In baseball, scouts look for players with five tools—skill at hitting for average, hitting for power, fielding, throwing and running. No musician ever had more tools than Prince. Singer, songwriter, multi-instrumentalist, bandleader, dancer, producer—he could do more things than anyone else, and he could do each of them as well as anybody.

It was on a stage where you sensed the full scope of Prince’s talent. Watching him perform was an incomparable experience, whether he was playing for an audience of a billion when he delivered the greatest Super Bowl halftime show ever or for a few hundred people during a surprise late-night club appearance. The kid from Minneapolis never lost his love of good old-fashioned Midwestern entertainment value, even when leading his various bands—drilled to the point of perfection, through the most daring, futuristic arrangements. Every night was a master class in musicianship. (As he put it with characteristic bravado at a 2013 Connecticut show, “School’s in—I’m the teacher.”)

To understand the way he prepared his accompanists, consider the fact that the recording of “Purple Rain” that we all know and love, that every single one of us can sing every single note of, was recorded the very first time that he performed it in public. Not only that, but the August 3, 1983 date at the legendary First Avenue club was the first show that teenage guitarist Wendy Melvoin ever played as a member of The Revolution.

Think about what kind of rehearsal precedes a performance like that, what it means to play a sweeping, epic ballad just once and nail it so flawlessly that it becomes an international anthem. But that was Prince’s approach to the stage. For decades, a standard day on tour would include an hour-and-a-half soundcheck, a two-hour show and an aftershow at a club. There are stories of rehearsals in which he would lead the band through a single James Brown riff over and over, nonstop, for hours at a time. This stuff was serious.
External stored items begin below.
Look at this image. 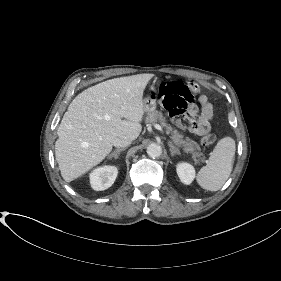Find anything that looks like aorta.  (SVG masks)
<instances>
[{
  "label": "aorta",
  "mask_w": 281,
  "mask_h": 281,
  "mask_svg": "<svg viewBox=\"0 0 281 281\" xmlns=\"http://www.w3.org/2000/svg\"><path fill=\"white\" fill-rule=\"evenodd\" d=\"M147 154L151 158L159 157L162 154V148L160 145L152 143L147 147Z\"/></svg>",
  "instance_id": "obj_1"
}]
</instances>
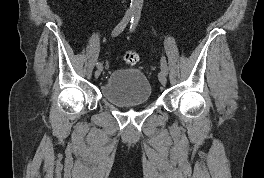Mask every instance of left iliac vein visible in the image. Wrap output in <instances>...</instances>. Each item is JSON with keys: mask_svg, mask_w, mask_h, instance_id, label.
Here are the masks:
<instances>
[{"mask_svg": "<svg viewBox=\"0 0 264 178\" xmlns=\"http://www.w3.org/2000/svg\"><path fill=\"white\" fill-rule=\"evenodd\" d=\"M159 81L162 85H165L167 82V74L164 71H160L158 74Z\"/></svg>", "mask_w": 264, "mask_h": 178, "instance_id": "4c4485c4", "label": "left iliac vein"}]
</instances>
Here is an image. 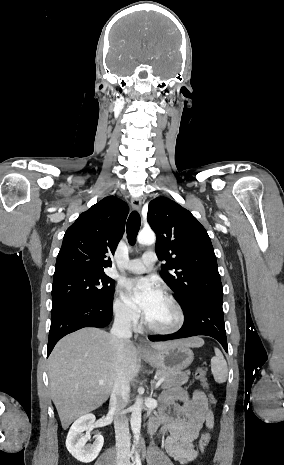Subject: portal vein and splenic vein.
Instances as JSON below:
<instances>
[{"label":"portal vein and splenic vein","mask_w":284,"mask_h":465,"mask_svg":"<svg viewBox=\"0 0 284 465\" xmlns=\"http://www.w3.org/2000/svg\"><path fill=\"white\" fill-rule=\"evenodd\" d=\"M163 381H164V377H163V379H159L156 387H160V385H161V383H163ZM99 383H104V381H102V379H101V381H99Z\"/></svg>","instance_id":"18ae733b"}]
</instances>
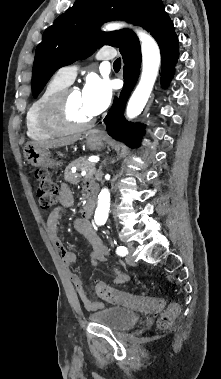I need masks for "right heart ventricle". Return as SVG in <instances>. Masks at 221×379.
<instances>
[{"label": "right heart ventricle", "instance_id": "1", "mask_svg": "<svg viewBox=\"0 0 221 379\" xmlns=\"http://www.w3.org/2000/svg\"><path fill=\"white\" fill-rule=\"evenodd\" d=\"M69 83L55 75L44 87L39 96L32 102L26 113V132L33 140H45L51 138L54 133L46 130L41 123V112L44 105L55 94L68 87Z\"/></svg>", "mask_w": 221, "mask_h": 379}]
</instances>
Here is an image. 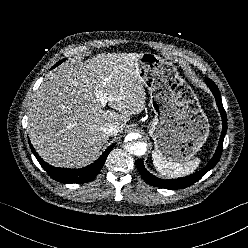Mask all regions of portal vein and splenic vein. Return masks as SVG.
I'll return each instance as SVG.
<instances>
[{"instance_id":"18ae733b","label":"portal vein and splenic vein","mask_w":248,"mask_h":248,"mask_svg":"<svg viewBox=\"0 0 248 248\" xmlns=\"http://www.w3.org/2000/svg\"><path fill=\"white\" fill-rule=\"evenodd\" d=\"M98 97H100V101H101V106H105L107 104V99L103 97V95L98 94Z\"/></svg>"}]
</instances>
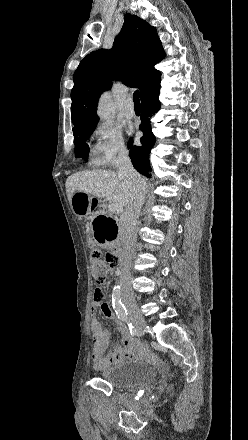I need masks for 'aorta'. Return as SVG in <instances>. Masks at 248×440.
<instances>
[{
    "mask_svg": "<svg viewBox=\"0 0 248 440\" xmlns=\"http://www.w3.org/2000/svg\"><path fill=\"white\" fill-rule=\"evenodd\" d=\"M98 115L100 116L101 120H103L106 123H111L113 120V110L111 106V100L107 94H104L100 99L99 107H98Z\"/></svg>",
    "mask_w": 248,
    "mask_h": 440,
    "instance_id": "obj_1",
    "label": "aorta"
}]
</instances>
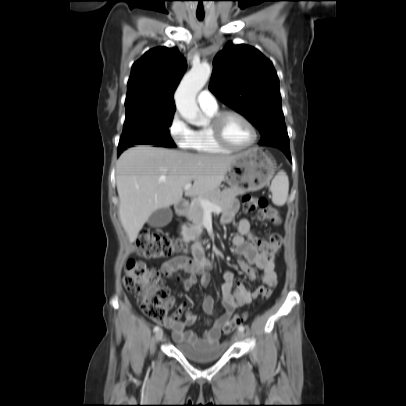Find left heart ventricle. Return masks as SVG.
Instances as JSON below:
<instances>
[{
    "instance_id": "obj_1",
    "label": "left heart ventricle",
    "mask_w": 406,
    "mask_h": 406,
    "mask_svg": "<svg viewBox=\"0 0 406 406\" xmlns=\"http://www.w3.org/2000/svg\"><path fill=\"white\" fill-rule=\"evenodd\" d=\"M225 139L234 146H245L252 139L250 128L238 117L228 116L223 123Z\"/></svg>"
}]
</instances>
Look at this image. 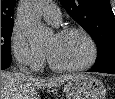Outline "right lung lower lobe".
Wrapping results in <instances>:
<instances>
[{
    "label": "right lung lower lobe",
    "instance_id": "98d812e1",
    "mask_svg": "<svg viewBox=\"0 0 115 99\" xmlns=\"http://www.w3.org/2000/svg\"><path fill=\"white\" fill-rule=\"evenodd\" d=\"M10 66V62H1V69H6Z\"/></svg>",
    "mask_w": 115,
    "mask_h": 99
}]
</instances>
Prince insisted that the secret, intimate club appearances were his preferred format. “The aftershows are where you get loose,” he told me in 1994. “It’s that high-diving that gets you going.” And those settings certainly allowed him a freedom to jam and explore in ways that the lighting and choreography of an arena show didn’t allow. But there was also a power and energy that came from his ability to control a bigger audience, to connect with 20,000 people and elevate them as one.

The point, of course, is that he could do both, that his talent was staggering from a few feet away or from the nosebleed seats. Prince’s magnificence came from musical detail and from razzle-dazzle showmanship, and it lay at the heart of a tension that resonated through his whole career: Was he fundamentally a stadium-filling superstar or was he the world’s biggest cult artist, with a million fans who would follow him down whatever musical path he pursued? He pulled off the incredible feat of being both with the Purple Rain album and movie, then spent the rest of his years weaving back and forth, for better and for worse.

As his life went on, Prince’s focus shifted from a pure obsession with his music to more expansive concerns about creative independence and the record business. “When you’re a young man, you think you’re the center of the universe,” he said to me in 2004. “Later, you see you’re just part of it.” The results were sometimes visionary, often frustrating. Even when his ideas, or strategies, were on point, he didn’t have the same mastery in the business world that he had in the recording studio, and he never learned how to surrender control and let others handle the necessary follow through.

Inarguably, Prince raised awareness of some critical issues—challenging conventional constructs about ownership of creative property and how its release is controlled—but, too often, it seemed to distract from his own music. And one of the great shames is that he made it so difficult for a new generation to fully comprehend his brilliance. At the time of his death, there was no official release easily available of him performing at his prime; concert videos, including a 1985 Syracuse show and the 1987 Sign o’ the Times film have long been out of print, never even making it to DVD.

All of that went away, though, the moment he hit the stage. There’s something perfect about the fact that Prince’s final performances, billed as the “Piano & A Microphone” tour, featured him alone—no fancy lights, no dancers, no show business. Just one man and the spectacular catalog of songs that he gave us over almost 40 years. As thrilling a performer as he was, it served as the ultimate reminder that, at the heart of it all, the music was always enough—and that, as he sang in “Let’s Go Crazy,” in this life, you’re on your own.